(Saved entries)
<<<<

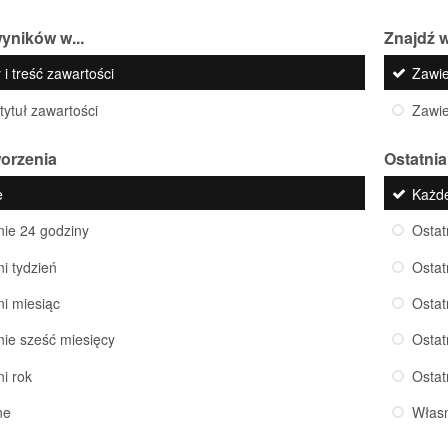
yników w...
Znajdź w
 i treść zawartości
Zawi
 tytuł zawartości
Zawi
worzenia
Ostatnia
e
Każd
nie 24 godziny
Ostat
ni tydzień
Ostat
ni miesiąc
Ostat
nie sześć miesięcy
Ostat
ni rok
Ostat
ne
Włas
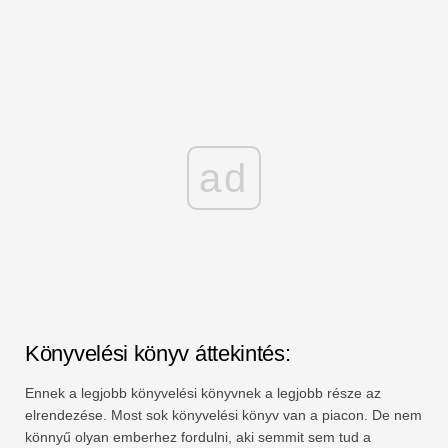
ad
Könyvelési könyv áttekintés:
Ennek a legjobb könyvelési könyvnek a legjobb része az
elrendezése. Most sok könyvelési könyv van a piacon. De nem
könnyű olyan emberhez fordulni, aki semmit sem tud a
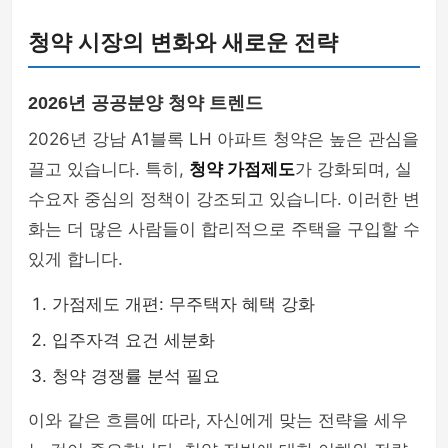
청약 시장의 변화와 새로운 전략
2026년 공공분양 청약 트렌드
2026년 강남 A1블록 LH 아파트 청약은 높은 관심을
끌고 있습니다. 특히,
청약 가점제도
가 강화되며, 실
수요자 중심의 정책이 강조되고 있습니다. 이러한 변
화는 더 많은 사람들이 합리적으로 주택을 구입할 수
있게 합니다.
가점제도 개편: 무주택자 혜택 강화
입주자격 요건 세분화
청약 경쟁률 분석 필요
이와 같은 흐름에 따라, 자신에게 맞는 전략을 세우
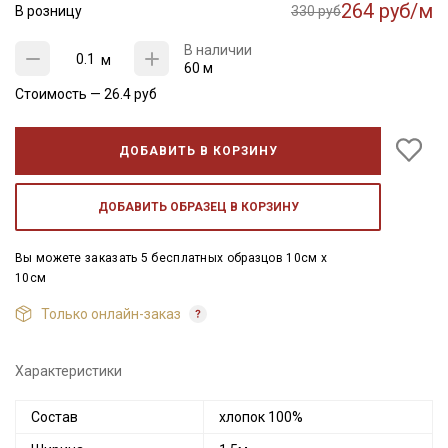
264 руб/м
В розницу
330 руб
В наличии
м
60 м
Стоимость —
26.4
руб
ДОБАВИТЬ В КОРЗИНУ
ДОБАВИТЬ ОБРАЗЕЦ В КОРЗИНУ
Вы можете заказать 5 бесплатных образцов 10см x
10см
Только онлайн-заказ
Характеристики
Состав
хлопок 100%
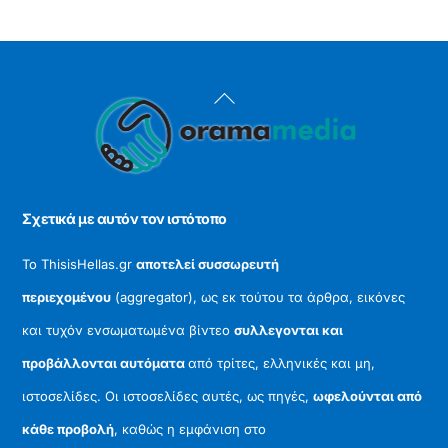
Back
To
Top
Σχετικά με αυτόν τον ιστότοπο
Το ThisisHellas.gr
αποτελεί συσσωρευτή
περιεχομένου
(aggregator), ως εκ τούτου τα άρθρα, εικόνες
και τυχόν ενσωματωμένα βίντεο
συλλεγονται και
προβάλλονται αυτόματα
από τρίτες, ελληνικές και μη,
ιστοσελίδες. Οι ιστοσελίδες αυτές, ως πηγές,
ωφελούνται από
κάθε προβολή
, καθώς η εμφάνιση στο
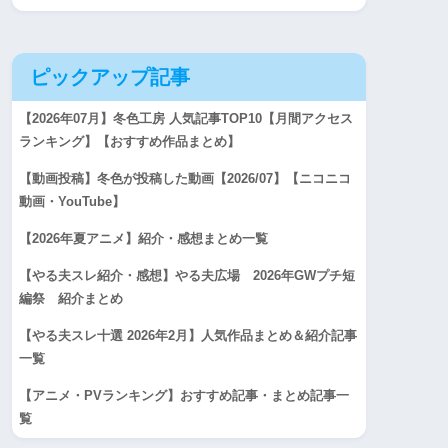
ピックアップ記事
【2026年07月】冬色工房 人気記事TOP10【月間アクセス
ランキング】【おすすめ作品まとめ】
【動画投稿】冬色が投稿した動画【2026/07】【ニコニコ
動画・YouTube】
【2026年夏アニメ】紹介・感想まとめ一覧
【やる夫スレ紹介・感想】やる夫広場 2026年GWプチ短
編祭 紹介まとめ
【やる夫スレ十選 2026年2月】人気作品まとめ＆紹介記事
一覧
【アニメ・PVランキング】おすすめ記事・まとめ記事一
覧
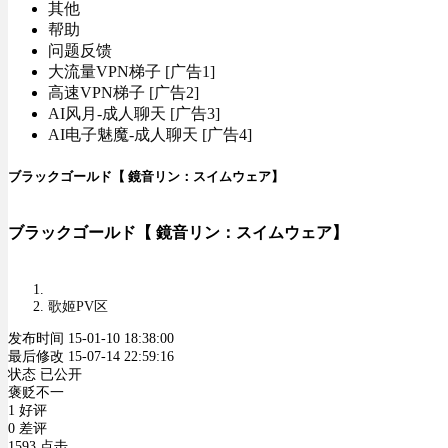
其他
帮助
问题反馈
大流量VPN梯子 [广告1]
高速VPN梯子 [广告2]
AI风月-成人聊天 [广告3]
AI电子魅魔-成人聊天 [广告4]
ブラックゴールド【 鏡音リン：スイムウェア】
ブラックゴールド【 鏡音リン：スイムウェア】
歌姬PV区
发布时间 15-01-10 18:38:00
最后修改 15-07-14 22:59:16
状态 已公开
褒贬不一
1 好评
0 差评
1593 点击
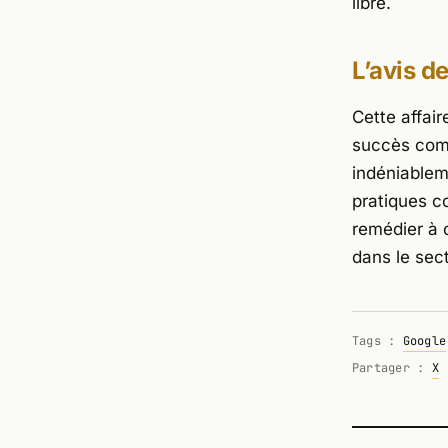
libre.
L’avis d
Cette affair
succès comm
indéniableme
pratiques c
remédier à 
dans le sect
Tags :
Google
Partager :
X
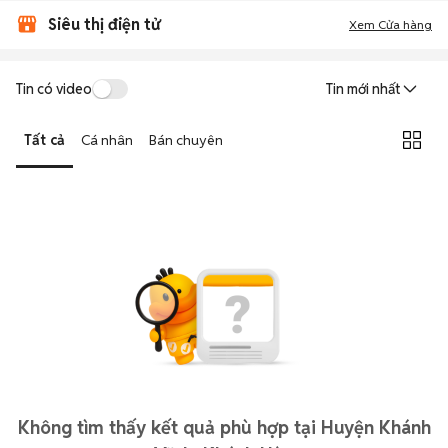
Siêu thị điện tử
Xem Cửa hàng
Tin có video
Tin mới nhất
Tất cả
Cá nhân
Bán chuyên
Không tìm thấy kết quả phù hợp tại Huyện Khánh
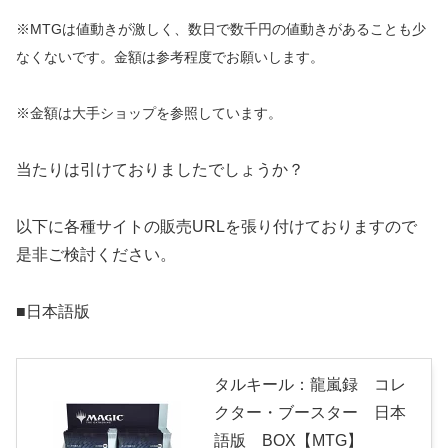
※MTGは値動きが激しく、数日で数千円の値動きがあることも少
なくないです。金額は参考程度でお願いします。
※金額は大手ショップを参照しています。
当たりは引けておりましたでしょうか？
以下に各種サイトの販売URLを張り付けておりますので
是非ご検討ください。
■日本語版
タルキール：龍嵐録 コレ
クター・ブースター 日本
語版 BOX【MTG】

>>>>

▶ _PROBLEM DETAILS_: From the line containing "当たりは引けておりましたでしょうか？" to the final line of the data, repeat each line exactly. Include both ends.

▶ _YOUR SOLUTION_:
当たりは引けておりましたでしょうか？
以下に各種サイトの販売URLを張り付けておりますので
是非ご検討ください。
■日本語版
タルキール：龍嵐録 コレ
クター・ブースター 日本
語版 BOX【MTG】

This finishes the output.